En deux ans, l’activité de la « Team Moore » aurait facilité près d’une quarantaine d’arrestations, à l’origine d’une quinzaine de condamnations en France. Le 2 mai dernier, les signalements du collectif ont notamment permis l’interpellation, lors d’un faux rendez-vous à Valenciennes, d’un homme d’une vingtaine d’années, immédiatement placé sous contrôle judiciaire pour des faits de « propositions sexuelles à une mineure de moins de 15 ans ». Au-delà des frontières nationales, le collectif revendique – à travers ses ramifications de mouvements citoyens – une centaine d’interpellations dans le monde, dont le démantèlement d’un réseau de production et diffusion de contenus pédopornographiques au Canada.

Une initiative d’avenir ?

Admises depuis une dizaine d’années au Royaume-Uni, ces pratiques citoyennes demeurent contestées par la plupart des autorités judiciaires françaises, qui craignent des « soucis de régularité de procédure et de sincérité des preuves » pouvant compromettre l’ouverture d’une enquête.
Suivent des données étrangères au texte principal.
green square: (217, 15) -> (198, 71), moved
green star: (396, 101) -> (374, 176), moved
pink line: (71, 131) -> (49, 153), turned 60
Interrogée par Libération, la capitaine de police Véronique Béchu estime que ces méthodes comportent également le risque de mettre en péril une enquête menée en parallèle par la police, puisque le suspect pourrait être encouragé à supprimer les traces de son activité illicite et redevenir anonyme s’il venait à réaliser qu’on le piste. La cheffe du Groupe central des mineurs victimes souligne enfin les risques de dérives, comme l’organisation de « guets-apens » et leur dangerosité, « à la fois pour les personnes piégées et pour les membres des teams ».
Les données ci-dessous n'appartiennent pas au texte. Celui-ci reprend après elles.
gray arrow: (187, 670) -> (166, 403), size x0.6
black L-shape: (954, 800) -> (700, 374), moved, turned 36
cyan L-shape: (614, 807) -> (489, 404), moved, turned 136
Sur ce point, le fondateur de la « Team Moore » tient à assurer du sérieux de leurs motivations et méthodes et ce, dès le recrutement des bénévoles. Il explique que chacune des demandes pour rejoindre le collectif, aujourd’hui quotidiennes, serait passée au peigne fin : « On effectue un contrôle d’identité, une enquête de moralité, on demande un extrait du casier judiciaire et on mène un entretien en visioconférence, ce qui nous permet d’exclure les discours violents », desquels le collectif se désolidarise. Les nouveaux membres « triés sur le volet pour éviter les dérives », seraient ensuite formés sur plusieurs mois, notamment au cadre légal à respecter strictement pour que les preuves récoltées soient recevables en justice (ne pas usurper une identité à la création du profil, inciter la commission d’une infraction ou révéler l’identité d’un pédocriminel présumé, sous peine d’encourir des poursuites pénales).
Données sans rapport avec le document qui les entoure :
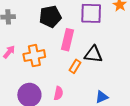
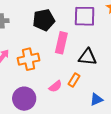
orange rectangle: (75, 66) -> (74, 80), moved
pink semicircle: (58, 93) -> (55, 86), moved, turned 40

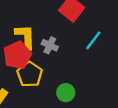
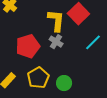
yellow L-shape: (25, 37) -> (56, 21), moved
yellow pentagon: (30, 74) -> (38, 78), moved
S’il milite avant tout pour un renforcement de la prévention et de la répression de la pédocriminalité en France, le collectif citoyen espère une possible collaboration avec les autorités à l’avenir avec, pourquoi pas, l’instauration de « réservistes cyberpatrouilleurs ». Certains procureurs ayant bénéficié de l’appui des collectifs soutiendraient par ailleurs cette possibilité, en réponse au manque de moyens alloués pour contrer la menace grandissante sur la toile. Aux caméras de BFMTV, le commissaire Philippe Guichard rappelle pour sa part que l’enquête pénale est un « travail de spécialistes » qui se déroule sous le contrôle d’un magistrat. Le directeur de l’Office central pour la répression des violences aux personnes estime que « ce n’est pas à la population de pallier une éventuelle déficience des services de l’État » et encourage dès lors les individus à se tourner vers la plateforme PHAROS pour signaler les contenus et comportements illicites observés sur internet. De son côté, le Gouvernement a mis en place fin 2020 un numéro vert à destination des personnes attirées sexuellement par les enfants, qui aurait aidé 340 d’entre elles sur la phase d’expérimentation.